For Immediate Distribution
May 13, 2014

Laura Rodriguez,, (310) 956-2425
Donald Gatlin,, (202) 587-2871

LOS ANGELES — Extending marriage to same-sex couples in Indiana would generate over $39 million in spending to the state economy, according to a new study authored by Williams Distinguished Scholar, M.V. Lee Badgett; Williams Public Policy Fellow, E.G. Fitzgerald; and Williams Institute Senior Counsel, Christy Mallory.

“This study confirms that all Indianans benefit from marriage for same-sex couples, not just the LGBT community,” said Badgett.

According to 2010 U.S. Census, the most recent data available, 11,074 same-sex couples live in Indiana. Of those couples, the Institute estimates that 50 percent (5,537 couples) would choose to marry in the first three years, a pattern that has been observed in Massachusetts and elsewhere.
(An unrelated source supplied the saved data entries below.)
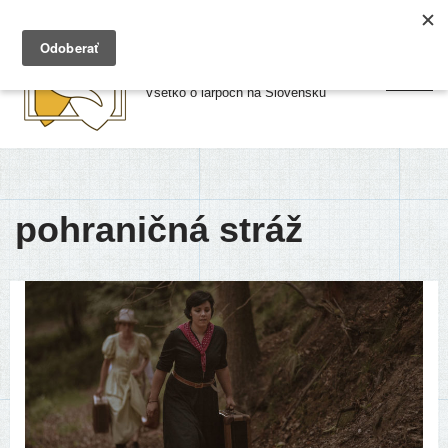
Preskočiť
Larpy.sk
na
Všetko o larpoch na Slovensku
obsah
pohraničná stráž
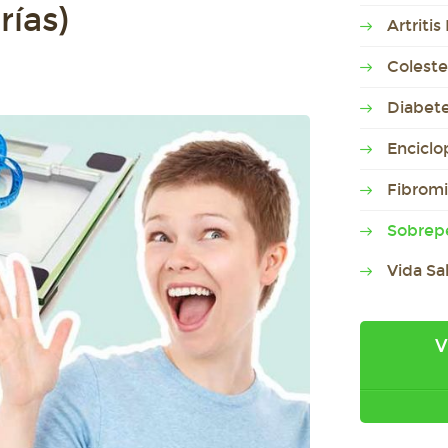
rías)
Artriti
Coleste
Diabet
Enciclo
Fibromi
Sobrep
Vida Sa
V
Over 3,000 marriages would occur in the first year alone, and bring up to $25 million in revenue to the state of Indiana that year.

Key findings include:

• 5,537 in-state same-sex couples would choose to marry in the three years following an opening of marriage to same-sex couples in Indiana.

• The total spending on wedding arrangements and tourism by resident same-sex couples and their guests would add an estimated $39.1 million to the state and local economy of Indiana over the course of three years, with a $25 million boost in the first year alone.
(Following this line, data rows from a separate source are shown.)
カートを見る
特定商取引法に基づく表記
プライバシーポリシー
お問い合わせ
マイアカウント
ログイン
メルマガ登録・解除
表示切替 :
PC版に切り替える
• This economic boost would add $2.7 million in sales tax revenue to the state coffer.

• Spending related to same-sex couples’ wedding ceremonies and celebrations would generate 564 full- and part-time jobs in the state.
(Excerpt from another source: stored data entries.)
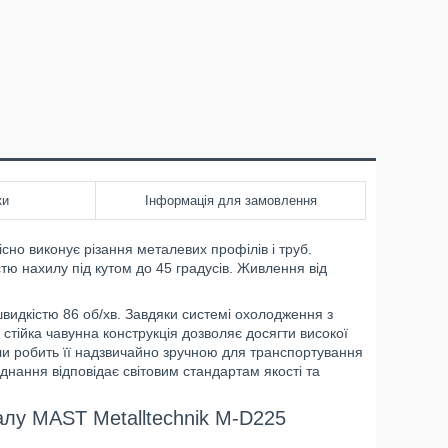
ки
Інформація для замовлення
сно виконує різання металевих профілів і труб.
ю нахилу під кутом до 45 градусів. Живлення від
швидкістю 86 об/хв. Завдяки системі охолодження з
стійка чавунна конструкція дозволяє досягти високої
пили робить її надзвичайно зручною для транспортування
днання відповідає світовим стандартам якості та
алу MAST Metalltechnik M-D225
Analyses are informed by the methodology that the Williams Institute has used in previous studies of the economic impact of marriage in a number of other states. State-level data, 2010 Census data, and American Community Survey data were all used to estimate the economic impact of extending marriage to same-sex couples in Indiana. Estimates do not take into account the impact of same-sex couples from other states who will travel to Indiana to marry.

“Study after study has demonstrated that, in addition to significant revenue, marriage for same-sex couples also creates new jobs,” noted Mallory.